What the task asks:
Among the lines below, count those containing the word "jelent". Give the number only.

Collected data entries
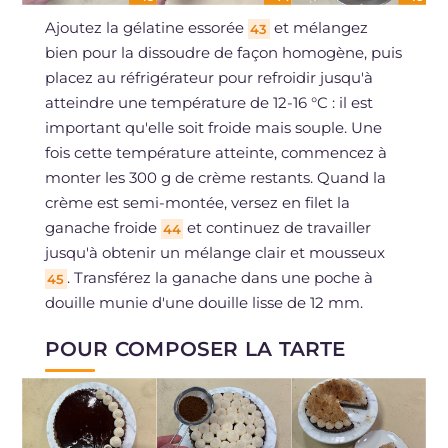
Ajoutez la gélatine essorée
et mélangez
43
bien pour la dissoudre de façon homogène, puis
placez au réfrigérateur pour refroidir jusqu'à
atteindre une température de 12-16 °C : il est
important qu'elle soit froide mais souple. Une
fois cette température atteinte, commencez à
monter les 300 g de crème restants. Quand la
crème est semi-montée, versez en filet la
ganache froide
et continuez de travailler
44
jusqu'à obtenir un mélange clair et mousseux
. Transférez la ganache dans une poche à
45
douille munie d'une douille lisse de 12 mm.
POUR COMPOSER LA TARTE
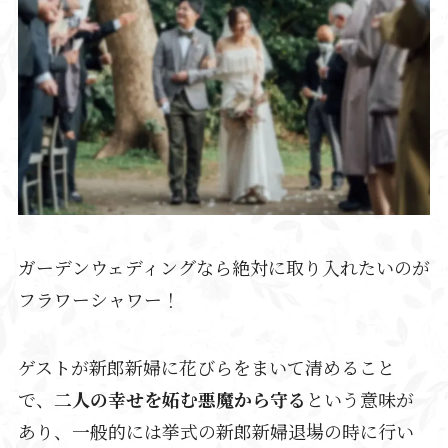
ガーデンウェディングなら絶対に取り入れたいのが
フラワーシャワー！
ゲストが新郎新婦に花びらをまいて清めること
で、
二人の幸せを妬む悪魔から守る
という意味が
あり、一般的には挙式の新郎新婦退場の時に行い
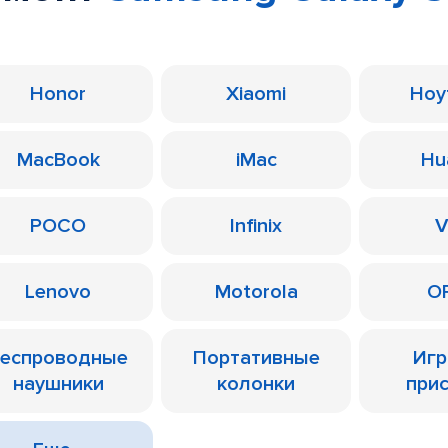
Honor
Xiaomi
Ноу
MacBook
iMac
Hu
POCO
Infinix
V
Lenovo
Motorola
O
еспроводные
Портативные
Иг
наушники
колонки
при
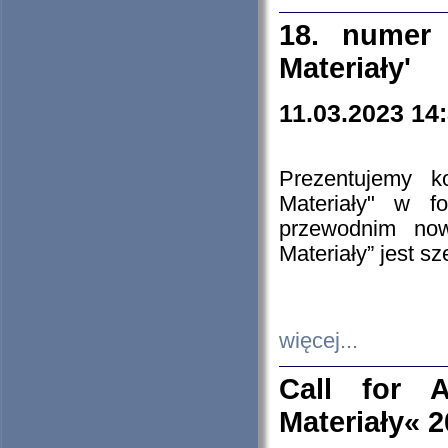
18. numer 
Materiały'
11.03.2023 14
Prezentujemy k
Materiały" w 
przewodnim now
Materiały” jest s
więcej...
Call for A
Materiały« 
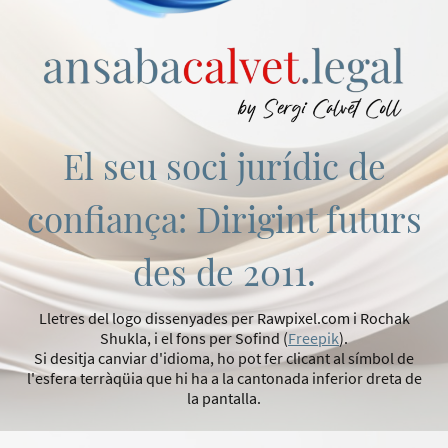
El seu soci jurídic de
confiança: Dirigint futurs
des de 2011.
Lletres del logo dissenyades per Rawpixel.com i Rochak
Shukla, i el fons per Sofind (
Freepik
).
Si desitja canviar d'idioma, ho pot fer clicant al símbol de
l'esfera terràqüia que hi ha a la cantonada inferior dreta de
la pantalla.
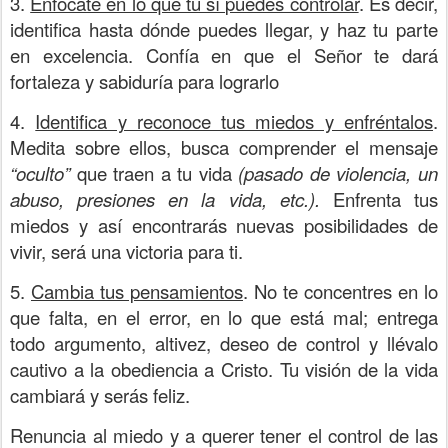
3.
Enfócate en lo que tú sí puedes controlar
. Es decir,
identifica hasta dónde puedes llegar, y haz tu parte
en excelencia. Confía en que el Señor te dará
fortaleza y sabiduría para lograrlo
4.
Identifica y reconoce tus miedos y enfréntalos
.
Medita sobre ellos, busca comprender el mensaje
“oculto”
que traen a tu vida
(pasado de violencia, un
abuso, presiones en la vida, etc.).
Enfrenta tus
miedos y así encontrarás nuevas posibilidades de
vivir, será una victoria para ti.
5.
Cambia tus pensamientos
. No te concentres en lo
que falta, en el error, en lo que está mal; entrega
todo argumento, altivez, deseo de control y llévalo
cautivo a la obediencia a Cristo. Tu visión de la vida
cambiará y serás feliz.
Renuncia al miedo y a querer tener el control de las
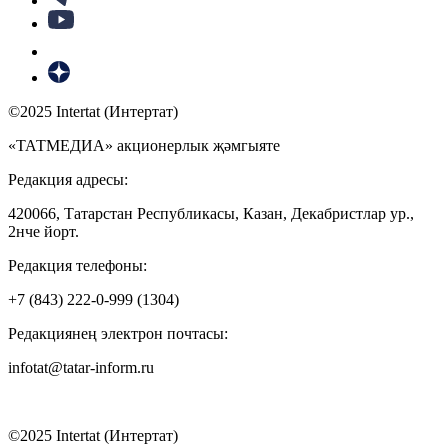
©2025 Intertat (Интертат)
«ТАТМЕДИА» акционерлык җәмгыяте
Редакция адресы:
420066, Татарстан Республикасы, Казан, Декабристлар ур.,
2нче йорт.
Редакция телефоны:
+7 (843) 222-0-999 (1304)
Редакциянең электрон почтасы:
infotat@tatar-inform.ru
©2025 Intertat (Интертат)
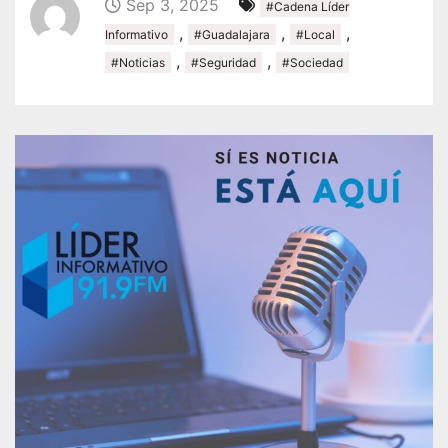
Sep 3, 2025
#Cadena Líder
,
,
,
Informativo
#Guadalajara
#Local
,
,
#Noticias
#Seguridad
#Sociedad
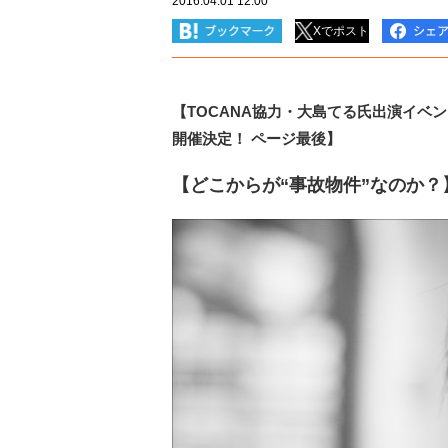
2016.04.01 12:00
Xでポスト
【TOCANA協力・大島てる氏出演イベン
開催決定！ ページ最後】
【どこからが“事故物件”なのか？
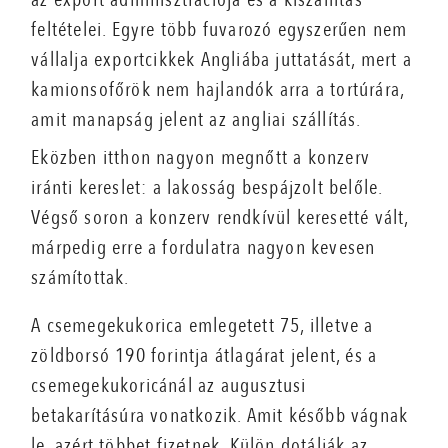
feltételei. Egyre több fuvarozó egyszerűen nem
vállalja exportcikkek Angliába juttatását, mert a
kamionsofőrök nem hajlandók arra a tortúrára,
amit manapság jelent az angliai szállítás.
Eközben itthon nagyon megnőtt a konzerv
iránti kereslet: a lakosság bespájzolt belőle.
Végső soron a konzerv rendkívül keresetté vált,
márpedig erre a fordulatra nagyon kevesen
számítottak.
A csemegekukorica emlegetett 75, illetve a
zöldborsó 190 forintja átlagárat jelent, és a
csemegekukoricánál az augusztusi
betakarításúra vonatkozik. Amit később vágnak
le, azért többet fizetnek. Külön dotálják az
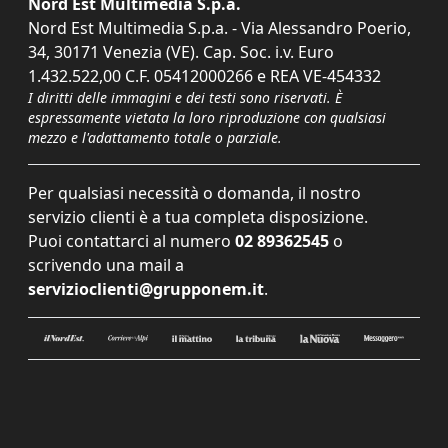
Nord Est Multimedia S.p.a.
Nord Est Multimedia S.p.a. - Via Alessandro Poerio,
34, 30171 Venezia (VE). Cap. Soc. i.v. Euro
1.432.522,00 C.F. 05412000266 e REA VE-454332
I diritti delle immagini e dei testi sono riservati. È
espressamente vietata la loro riproduzione con qualsiasi
mezzo e l'adattamento totale o parziale.
Per qualsiasi necessità o domanda, il nostro
servizio clienti è a tua completa disposizione.
Puoi contattarci al numero
02 89362545
o
scrivendo una mail a
servizioclienti@grupponem.it
.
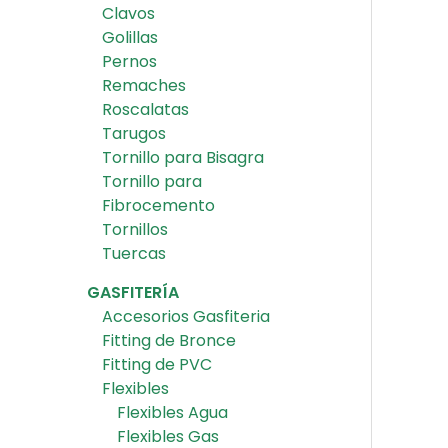
Clavos
Golillas
Pernos
Remaches
Roscalatas
Tarugos
Tornillo para Bisagra
Tornillo para
Fibrocemento
Tornillos
Tuercas
GASFITERÍA
Accesorios Gasfiteria
Fitting de Bronce
Fitting de PVC
Flexibles
Flexibles Agua
Flexibles Gas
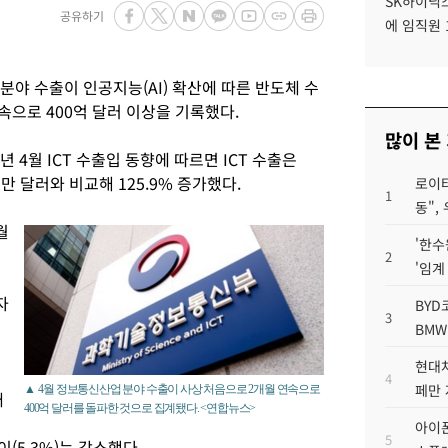
SK하이닉스
공유하기
에 임직원 
 분야 수출이 인공지능(AI) 확산에 따른 반도체 수
속으로 400억 달러 이상을 기록했다.
많이 본
 4월 ICT 수출입 동향에 따르면 ICT 수출은
만 달러와 비교해 125.9% 증가했다.
로이터
1
동",
월
'한수
2
'임계
자
BYD
3
BMW
현대차
4
페만 
▲ 4월 정보통신산업 분야 수출이 사상 처음으로 2개월 연속으로
대
400억 달러를 돌파한 것으로 집계됐다. <연합뉴스>
아이폰
5
(5.3%)는 감소했다.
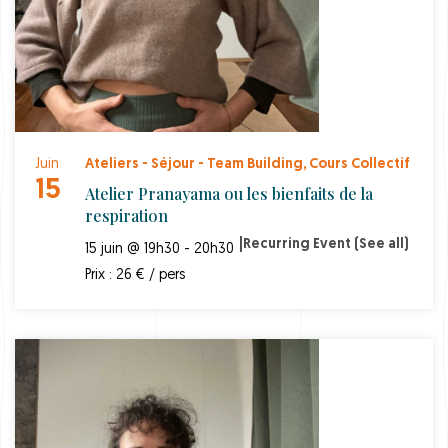
Juin
Ateliers - Séjour - Team Building
,
Cours Collectif
15
Atelier Pranayama ou les bienfaits de la
respiration
|
Recurring Event
(See all)
15 juin @ 19h30 - 20h30
Prix : 26 € / pers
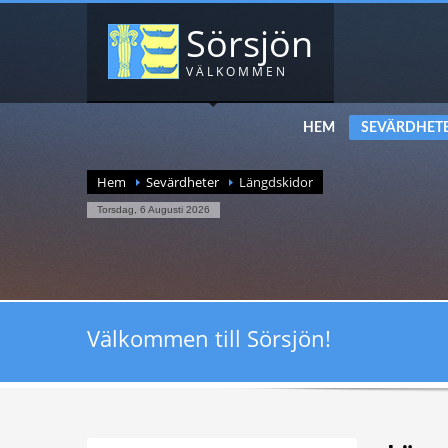
Sörsjön
VÄLKOMMEN
HEM
SEVÄRDHET
Hem
Sevärdheter
Längdskidor
Torsdag, 6 Augusti 2026
Välkommen till Sörsjön!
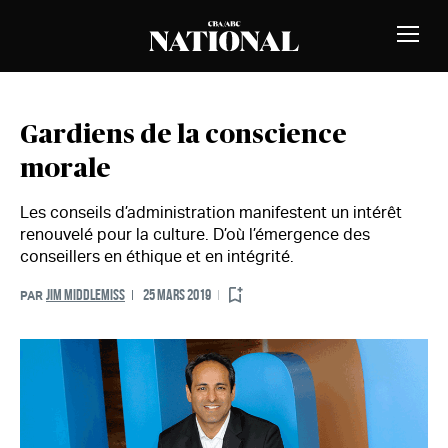
Passer au contenu
MEMBRES
Bascu
la
naviga
Gardiens de la conscience
morale
Les conseils d’administration manifestent un intérêt
renouvelé pour la culture. D’où l’émergence des
conseillers en éthique et en intégrité.
JIM MIDDLEMISS
25 MARS 2019
PAR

Expected answer:
2